Look through the data below for the string "slechts", and copy every line where it turns up.

§ **SOURCE DATA**:
=-=-=

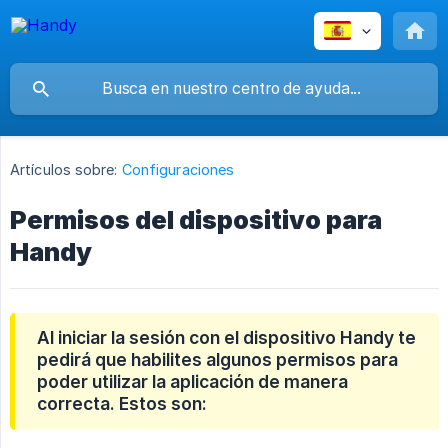
Artículos sobre:
Configuraciones
Permisos del dispositivo para
Handy
Al iniciar la sesión con el dispositivo Handy te
pedirá que habilites algunos permisos para
poder utilizar la aplicación de manera
correcta. Estos son:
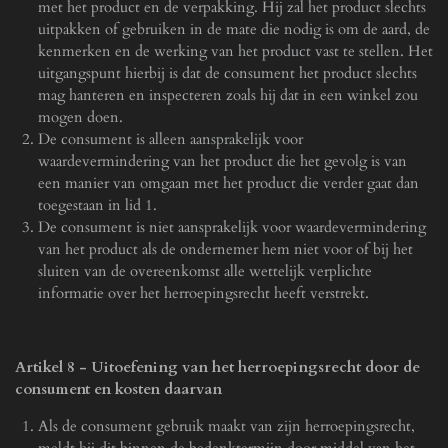
met het product en de verpakking. Hij zal het product slechts
uitpakken of gebruiken in de mate die nodig is om de aard, de
kenmerken en de werking van het product vast te stellen. Het
uitgangspunt hierbij is dat de consument het product slechts
mag hanteren en inspecteren zoals hij dat in een winkel zou
mogen doen.
De consument is alleen aansprakelijk voor
waardevermindering van het product die het gevolg is van
een manier van omgaan met het product die verder gaat dan
toegestaan in lid 1.
De consument is niet aansprakelijk voor waardevermindering
van het product als de ondernemer hem niet voor of bij het
sluiten van de overeenkomst alle wettelijk verplichte
informatie over het herroepingsrecht heeft verstrekt.
Artikel 8
-
Uitoefening van het herroepingsrecht door de
consument en kosten daarvan
Als de consument gebruik maakt van zijn herroepingsrecht,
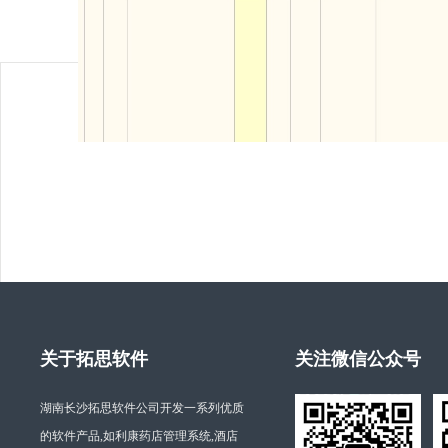
关于拓思软件
关注微信公众号
湖南长沙拓思软件公司开发一系列优质
的软件产品,如利康药店管理系统,酒店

=-=-=

§ **OUTPUT FOR THIS TASK**:
met het product en de verpakking. Hij zal het product slechts
uitgangspunt hierbij is dat de consument het product slechts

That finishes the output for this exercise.